Generative Adversarial Network

I wrestled with this for a while and got some kind of results, but nowhere near the great performance for which GANs are famous. Ultimately, they're absurdly sensitive to hyperparameters and initialization, and if you don't exactly imitate the published settings, you are unlikely to get good results.

I figure I should post my attempt -- maybe the community can figure out a good set of parameters that works. Mine sort of trained, but suffered from mode collapse and often converged on a blob. However, for sets of all one digit, it did seem to work okay, although this is much easier and not really where GANs have any advantage.

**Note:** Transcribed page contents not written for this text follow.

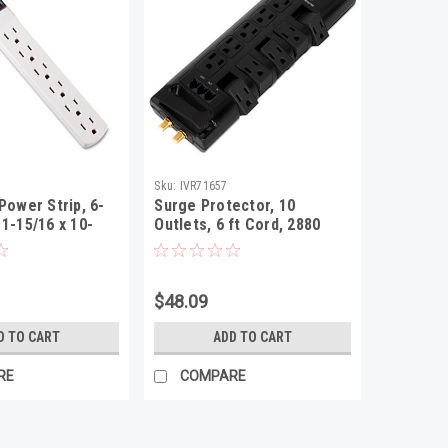
Sku:
IVR71657
Power Strip, 6-
Surge Protector, 10
 1-15/16 x 10-
Outlets, 6 ft Cord, 2880
16, Ivory
Joules, Black
$48.09
D TO CART
ADD TO CART
RE
COMPARE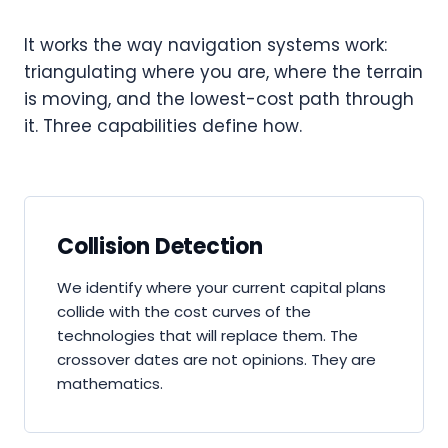
It works the way navigation systems work:
triangulating where you are, where the terrain
is moving, and the lowest-cost path through
it. Three capabilities define how.
Collision Detection
We identify where your current capital plans
collide with the cost curves of the
technologies that will replace them. The
crossover dates are not opinions. They are
mathematics.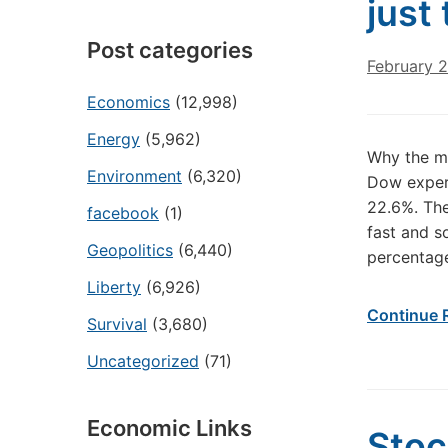
just
Post categories
February 2
Economics
(12,998)
Energy
(5,962)
Why the mo
Environment
(6,320)
Dow experi
22.6%. The
facebook
(1)
fast and s
Geopolitics
(6,440)
percentage
Liberty
(6,926)
Continue 
Survival
(3,680)
Uncategorized
(71)
Economic Links
Stoc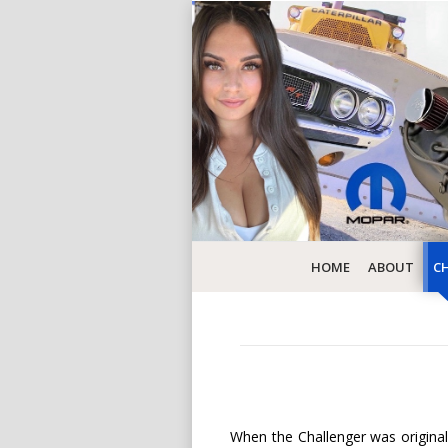
HOME
ABOUT
CH
When the Challenger was originall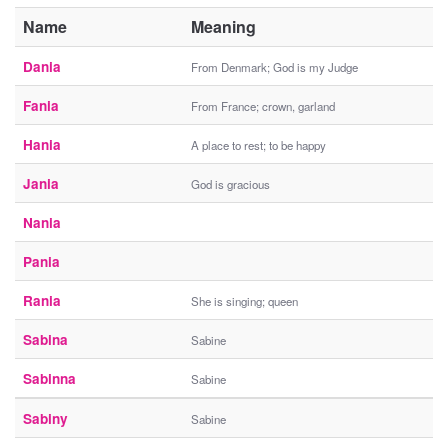
Name
Meaning
Dania
From Denmark; God is my Judge
Fania
From France; crown, garland
Hania
A place to rest; to be happy
Jania
God is gracious
Nania
Pania
Rania
She is singing; queen
Sabina
Sabine
Sabinna
Sabine
Sabiny
Sabine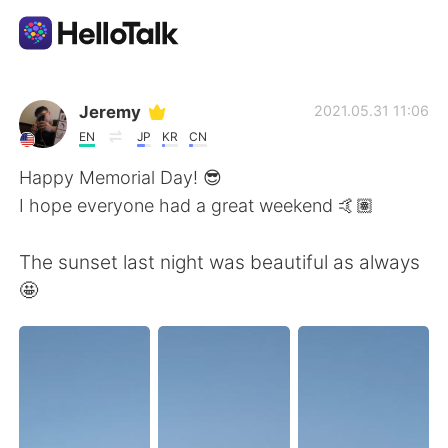
Language Exchange App
Jeremy
2021.05.31 11:06
EN
JP
KR
CN
AI Grammar Checker
Happy Memorial Day! 😎
I hope everyone had a great weekend 🤙🏽
English
The sunset last night was beautiful as always
🤩
简体中文
繁體中文
Español
العربية
Français
Deutsch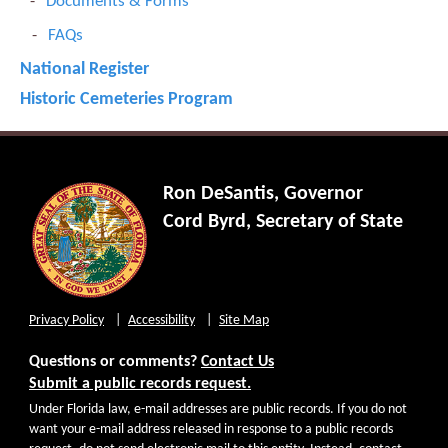
Documents & Forms
FAQs
National Register
Historic Cemeteries Program
Ron DeSantis, Governor
Cord Byrd, Secretary of State
Privacy Policy
Accessibility
Site Map
Questions or comments?
Contact Us
Submit a public records request.
Under Florida law, e-mail addresses are public records. If you do not
want your e-mail address released in response to a public records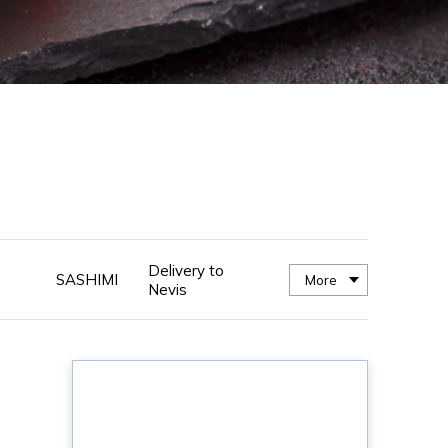
Delivery to
SASHIMI
More
Nevis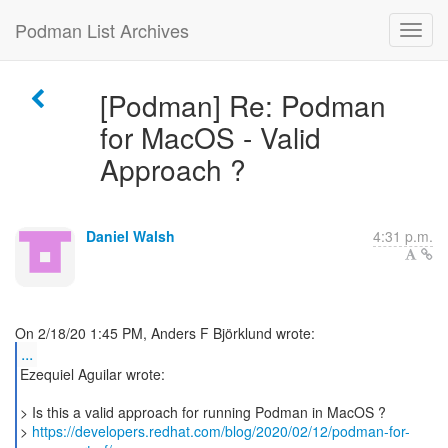
Podman List Archives
[Podman] Re: Podman
for MacOS - Valid
Approach ?
Daniel Walsh
4:31 p.m.
...
Ezequiel Aguilar wrote:
> Is this a valid approach for running Podman in MacOS ?
>
https://developers.redhat.com/blog/2020/02/12/podman-for-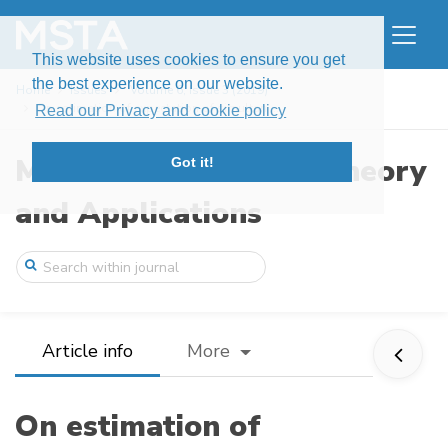
This website uses cookies to ensure you get
the best experience on our website.
Home
Issues
Volume 6, Issue 3 (2019)
On estimation of expectation of simultan ...
Read our Privacy and cookie policy
Modern Stochastics: Theory
Got it!
and Applications
Article info
More
On estimation of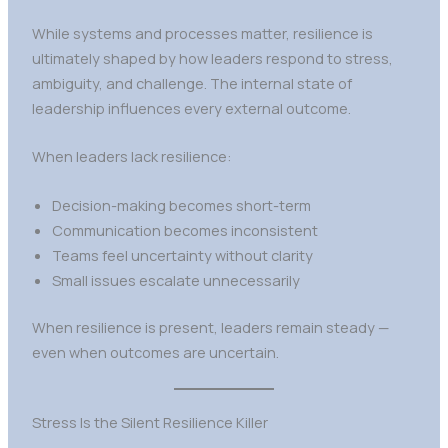
While systems and processes matter, resilience is
ultimately shaped by how leaders respond to stress,
ambiguity, and challenge. The internal state of
leadership influences every external outcome.
When leaders lack resilience:
Decision-making becomes short-term
Communication becomes inconsistent
Teams feel uncertainty without clarity
Small issues escalate unnecessarily
When resilience is present, leaders remain steady —
even when outcomes are uncertain.
Stress Is the Silent Resilience Killer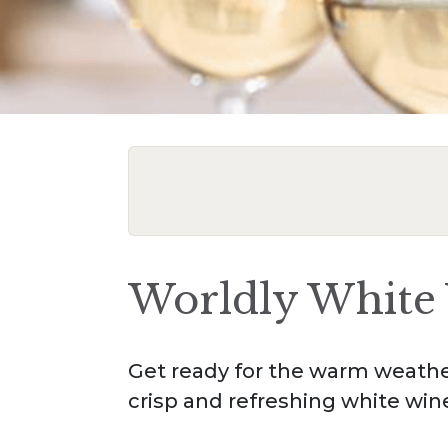
Worldly White 
Get ready for the warm weather
crisp and refreshing white win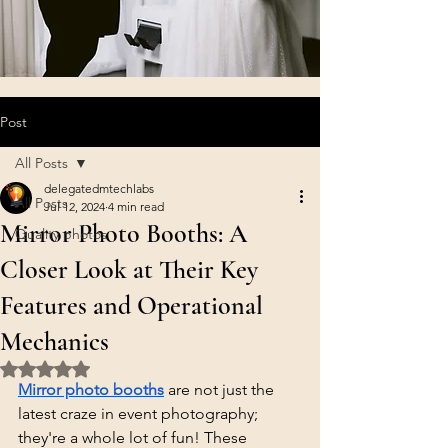
Post
All Posts
delegatedmtechlabs
All Posts
Jul 12, 2024
4 min read
Mirror Photo Booths: A
Quality photos
Closer Look at Their Key
Features and Operational
Mechanics
Rated NaN out of 5 stars.
Mirror photo booths
 are not just the 
latest craze in event photography; 
they're a whole lot of fun! These 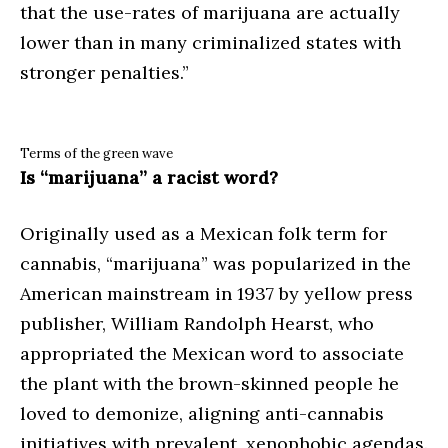
that the use-rates of marijuana are actually
lower than in many criminalized states with
stronger penalties.”
Terms of the green wave
Is “marijuana” a racist word?
Originally used as a Mexican folk term for
cannabis, “marijuana” was popularized in the
American mainstream in 1937 by yellow press
publisher, William Randolph Hearst, who
appropriated the Mexican word to associate
the plant with the brown-skinned people he
loved to demonize, aligning anti-cannabis
initiatives with prevalent, xenophobic agendas.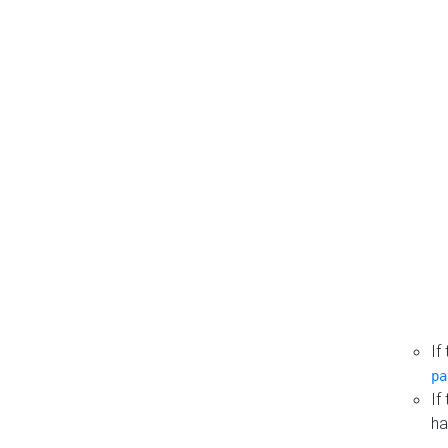
If
pa
If
ha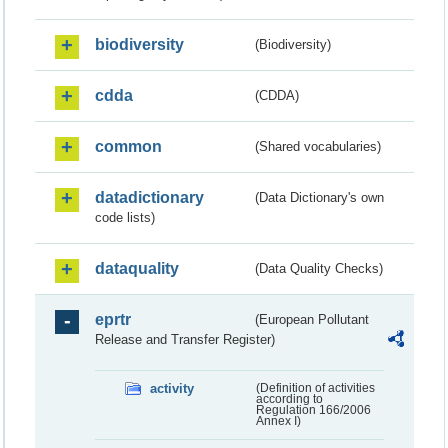
biodiversity
(Biodiversity)
cdda
(CDDA)
common
(Shared vocabularies)
datadictionary
(Data Dictionary's own
code lists)
dataquality
(Data Quality Checks)
eprtr
(European Pollutant
Release and Transfer Register)
activity
(Definition of activities
according to
Regulation 166/2006
Annex I)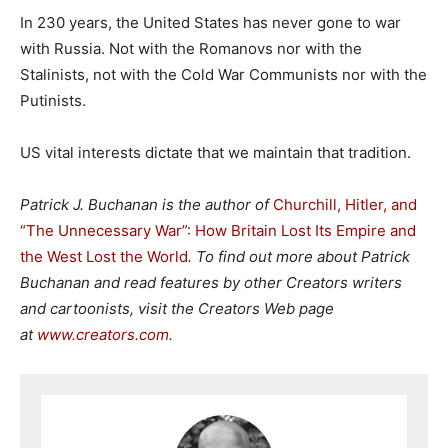
In 230 years, the United States has never gone to war
with Russia. Not with the Romanovs nor with the
Stalinists, not with the Cold War Communists nor with the
Putinists.
US vital interests dictate that we maintain that tradition.
Patrick J. Buchanan is the author of
Churchill, Hitler, and
“The Unnecessary War”: How Britain Lost Its Empire and
the West Lost the World
. To find out more about Patrick
Buchanan and read features by other Creators writers
and cartoonists, visit the Creators Web page
at
www.creators.com
.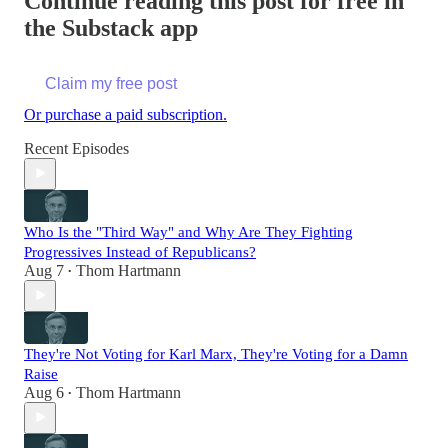
Continue reading this post for free in
the Substack app
Claim my free post
Or purchase a paid subscription.
Recent Episodes
Who Is the "Third Way" and Why Are They Fighting
Progressives Instead of Republicans?
Aug 7
Thom Hartmann
•
They're Not Voting for Karl Marx, They're Voting for a Damn
Raise
Aug 6
Thom Hartmann
•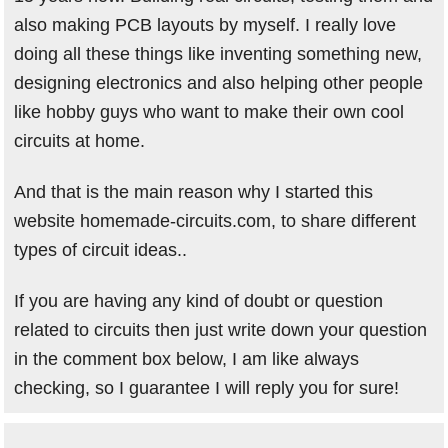
also making PCB layouts by myself. I really love
doing all these things like inventing something new,
designing electronics and also helping other people
like hobby guys who want to make their own cool
circuits at home.
And that is the main reason why I started this
website homemade-circuits.com, to share different
types of circuit ideas..
If you are having any kind of doubt or question
related to circuits then just write down your question
in the comment box below, I am like always
checking, so I guarantee I will reply you for sure!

I tried to implement the Wasserstein GAN (paper available here) to generate MNIST digits. The training procedure is to update the discriminator on a batch 5 times for every 1 time you show it to the generator. Because Mathematica doesn't yet allow preservation of optimizer parameters between calls to NetTrain, I couldn't get this to work. Instead, I trained the networks jointly as suggested by Taliesin Beynon, setting the learning rate on the generator to something like -1/5, because it seemed like a plausible approximation.

The paper also used RMSProp as an optimizer. Mathematica has an RMSProp option, but on the net I defined it immediately diverged no matter what learning rate I chose. I used ADAM instead.

To begin, let's get a big batch of MNIST digits.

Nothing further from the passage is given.